Another possible explanation may be that similar wines are given different ratings (one wine is rated 5 and another is rated lower or higher, despite of how close they are in the levels of their chemical properties). This leads back to the idea of how wine tasting is questionable in terms of how legitimate it is. Here are some example articles that question the legitimacy of wine tasting. In short, preferences of taste and inconsistencies in how wine is tasted and valued from by testers seem to heavily affect the rating they give to wine.
Conclusion and Suggestions
In this report the author tries to find out whether it is possible to create a model that can predict the quality of wine based on their chemical components. The author created two models, one with logistic regression and the other with kNN. After the results are out, the author founds that while the logistic regression model performed better than the kNN model, the author deemed the performance of both models to be poor. A possible cause may be that the rating given to the wine themselves may be biased by the reviewer, resulting in scores that are varied despite the possibility of one wine having very similar characteristics with another.
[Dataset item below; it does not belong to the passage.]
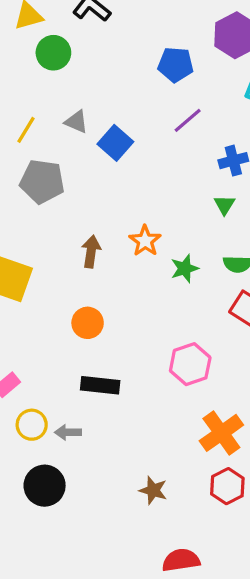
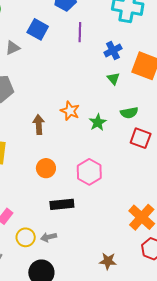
purple line: (188, 120) -> (80, 32), turned -36
gray triangle: (76, 122) -> (13, 48), turned -35
blue square: (115, 143) -> (38, 29), moved
pink hexagon: (190, 364) -> (89, 172), moved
A note for readers who are interested in making a similar report: Since wine tasting (or tasting in general) relates to each individual’s preferences, it may be best to instead create an unsupervised machine learning model to categorize wine based on their characteristics instead of trying to create a supervised model that categorizes scores for food and beverages. If a reader still wishes to create a model that predicts scores, then the author suggests to simplify the scoring system: Instead of categorizing wine from a scale of 3 to 9, future reports should categorize ratings as “below average” or “above average”. This may result in a better performing model.